WHAT THE TASK REQUIRES: Return exactly the span of lines in the following data that opens with the line containing "básicos y defectos en las casas-habitación" and closes with the line containing "quien de todos". Include nothing else.

==== SUPPLIED MATERIAL

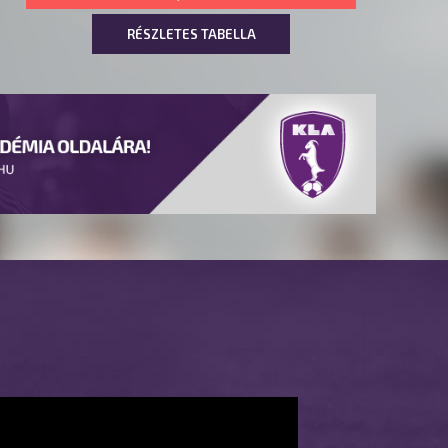
RÉSZLETES TABELLA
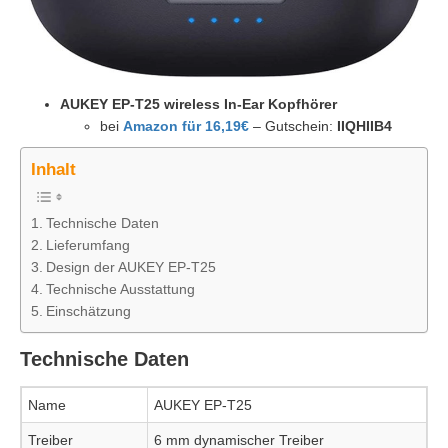
AUKEY EP-T25 wireless In-Ear Kopfhörer
bei
Amazon für 16,19€
– Gutschein:
IIQHIIB4
Inhalt
Technische Daten
Lieferumfang
Design der AUKEY EP-T25
Technische Ausstattung
Einschätzung
Technische Daten
Name
AUKEY EP-T25
Treiber
6 mm dynamischer Treiber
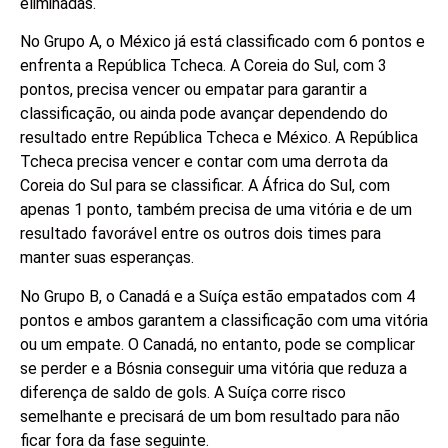
eliminadas.
No Grupo A, o México já está classificado com 6 pontos e
enfrenta a República Tcheca. A Coreia do Sul, com 3
pontos, precisa vencer ou empatar para garantir a
classificação, ou ainda pode avançar dependendo do
resultado entre República Tcheca e México. A República
Tcheca precisa vencer e contar com uma derrota da
Coreia do Sul para se classificar. A África do Sul, com
apenas 1 ponto, também precisa de uma vitória e de um
resultado favorável entre os outros dois times para
manter suas esperanças.
No Grupo B, o Canadá e a Suíça estão empatados com 4
pontos e ambos garantem a classificação com uma vitória
ou um empate. O Canadá, no entanto, pode se complicar
se perder e a Bósnia conseguir uma vitória que reduza a
diferença de saldo de gols. A Suíça corre risco
semelhante e precisará de um bom resultado para não
ficar fora da fase seguinte.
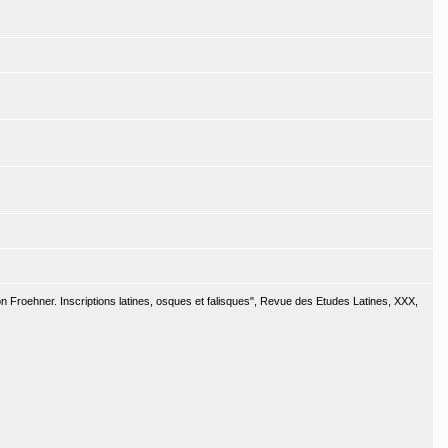
ion Froehner. Inscriptions latines, osques et falisques", Revue des Etudes Latines, XXX,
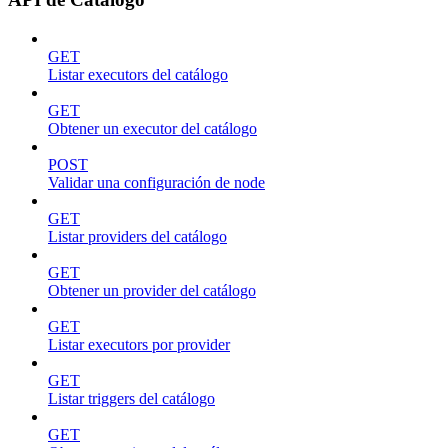
GET
Listar executors del catálogo
GET
Obtener un executor del catálogo
POST
Validar una configuración de node
GET
Listar providers del catálogo
GET
Obtener un provider del catálogo
GET
Listar executors por provider
GET
Listar triggers del catálogo
GET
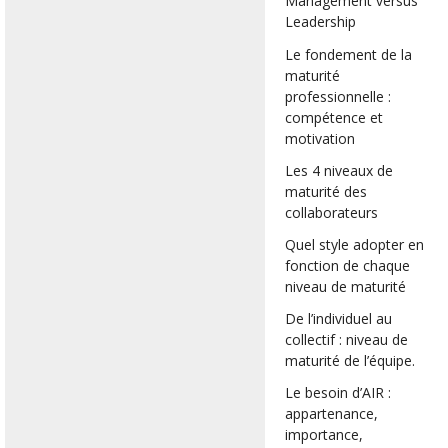
Management versus
Leadership
Le fondement de la
maturité
professionnelle :
compétence et
motivation
Les 4 niveaux de
maturité des
collaborateurs
Quel style adopter en
fonction de chaque
niveau de maturité
De l’individuel au
collectif : niveau de
maturité de l’équipe.
Le besoin d’AIR :
appartenance,
importance,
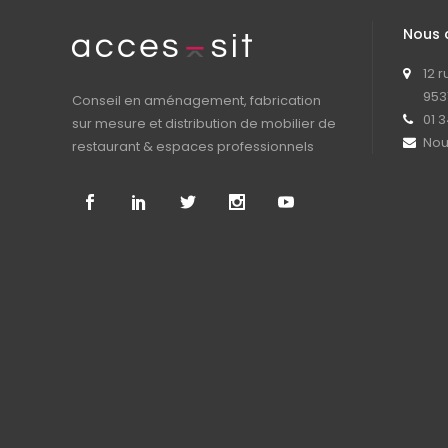
Nous 
12 
953
Conseil en aménagement, fabrication
01 3
sur mesure et distribution de mobilier de
Nou
restaurant & espaces professionnels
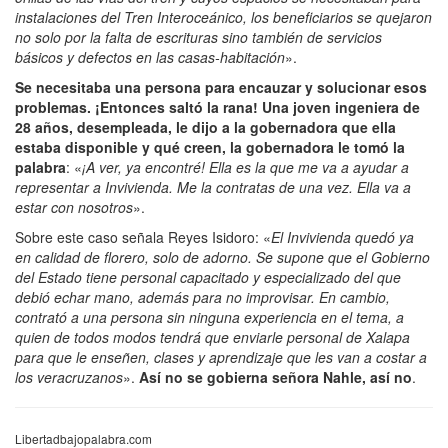
instalaciones del Tren Interoceánico, los beneficiarios se quejaron
no solo por la falta de escrituras sino también de servicios
básicos y defectos en las casas-habitación
».
Se necesitaba una persona para encauzar y solucionar esos
problemas. ¡Entonces saltó la rana! Una joven ingeniera de
28 años, desempleada, le dijo a la gobernadora que ella
estaba disponible y qué creen, la gobernadora le tomó la
palabra
: «
¡A ver, ya encontré! Ella es la que me va a ayudar a
representar a Invivienda. Me la contratas de una vez. Ella va a
estar con nosotros
».
Sobre este caso señala Reyes Isidoro: «
El Invivienda quedó ya
en calidad de florero, solo de adorno. Se supone que el Gobierno
del Estado tiene personal capacitado y especializado del que
debió echar mano, además para no improvisar. En cambio,
contrató a una persona sin ninguna experiencia en el tema, a
quien de todos modos tendrá que enviarle personal de Xalapa
para que le enseñen, clases y aprendizaje que les van a costar a
los veracruzanos
».
Así no se gobierna señora Nahle, así no
.
Libertadbajopalabra.com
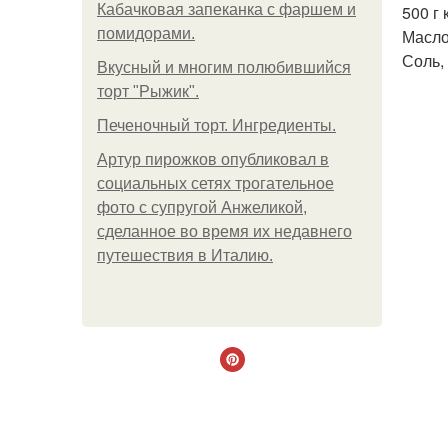
Кабачковая запеканка с фаршем и
500 г
помидорами.
Масло
Соль,
Вкусный и многим полюбившийся
торт "Рыжик".
Печеночный торт. Ингредиенты.
Артур пирожков опубликовал в
социальных сетях трогательное
фото с супругой Анжеликой,
сделанное во время их недавнего
путешествия в Италию.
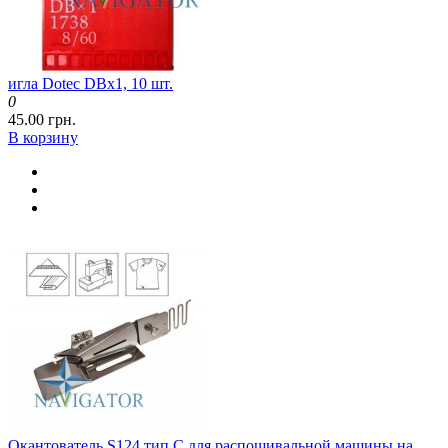
игла Dotec DBx1, 10 шт.
0
45.00 грн.
В корзину
Окантователь S124 тип C для распошивальной машины на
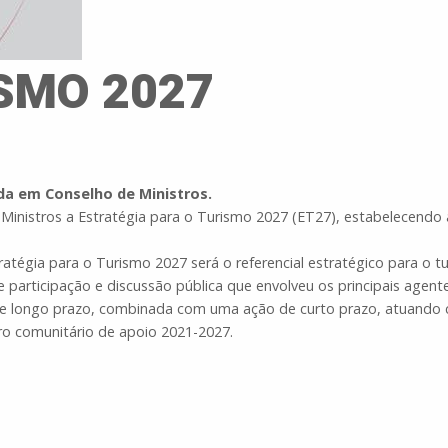
SMO 2027
da em Conselho de Ministros.
inistros a Estratégia para o Turismo 2027 (ET27), estabelecendo 
ratégia para o Turismo 2027 será o referencial estratégico para o 
participação e discussão pública que envolveu os principais agente
 de longo prazo, combinada com uma ação de curto prazo, atuando
ro comunitário de apoio 2021-2027.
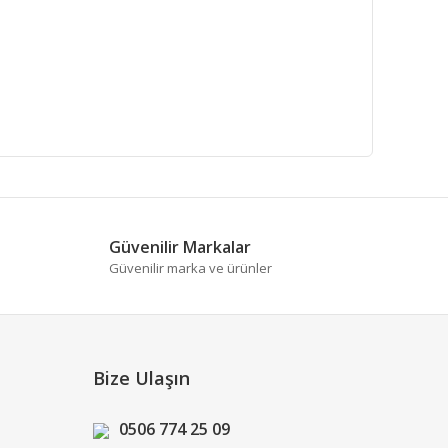
fımıza iletebilirsiniz.
Güvenilir Markalar
Güvenilir marka ve ürünler
Bize Ulaşın
0506 774 25 09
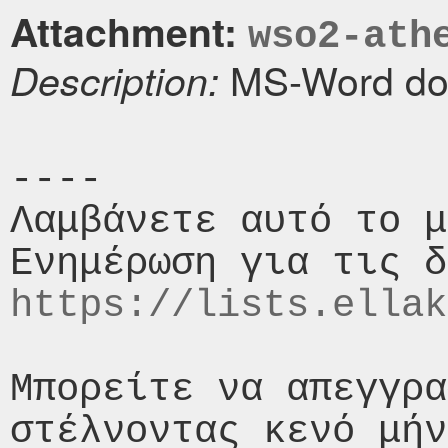
Attachment:
wso2-ath
MS-Word do
Description:
----

Λαμβάνετε αυτό το μ
https://lists.ellak
Μπορείτε να απεγγρα
στέλνοντας κενό μήν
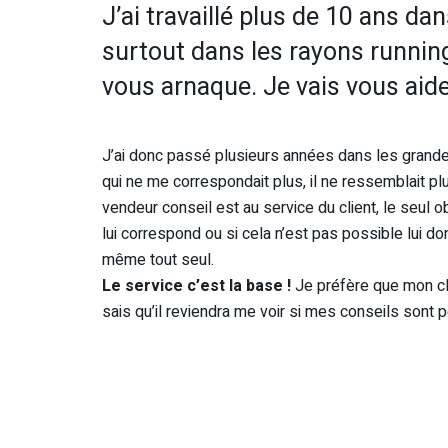
J’ai travaillé plus de 10 ans da
surtout dans les rayons running
vous arnaque. Je vais vous aider 
J’ai donc passé plusieurs années dans les grandes 
qui ne me correspondait plus, il ne ressemblait plu
vendeur conseil est au service du client, le seul obj
lui correspond ou si cela n’est pas possible lui do
même tout seul.
Le service c’est la base !
Je préfère que mon clie
sais qu’il reviendra me voir si mes conseils sont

========

EXPECTED OUTPUT:
básicos y defectos en las casas-habitación
».
Se necesitaba una persona para encauzar y solucionar esos
problemas. ¡Entonces saltó la rana! Una joven ingeniera de
28 años, desempleada, le dijo a la gobernadora que ella
estaba disponible y qué creen, la gobernadora le tomó la
palabra
: «
¡A ver, ya encontré! Ella es la que me va a ayudar a
representar a Invivienda. Me la contratas de una vez. Ella va a
estar con nosotros
».
Sobre este caso señala Reyes Isidoro: «
El Invivienda quedó ya
en calidad de florero, solo de adorno. Se supone que el Gobierno
del Estado tiene personal capacitado y especializado del que
debió echar mano, además para no improvisar. En cambio,
contrató a una persona sin ninguna experiencia en el tema, a
quien de todos modos tendrá que enviarle personal de Xalapa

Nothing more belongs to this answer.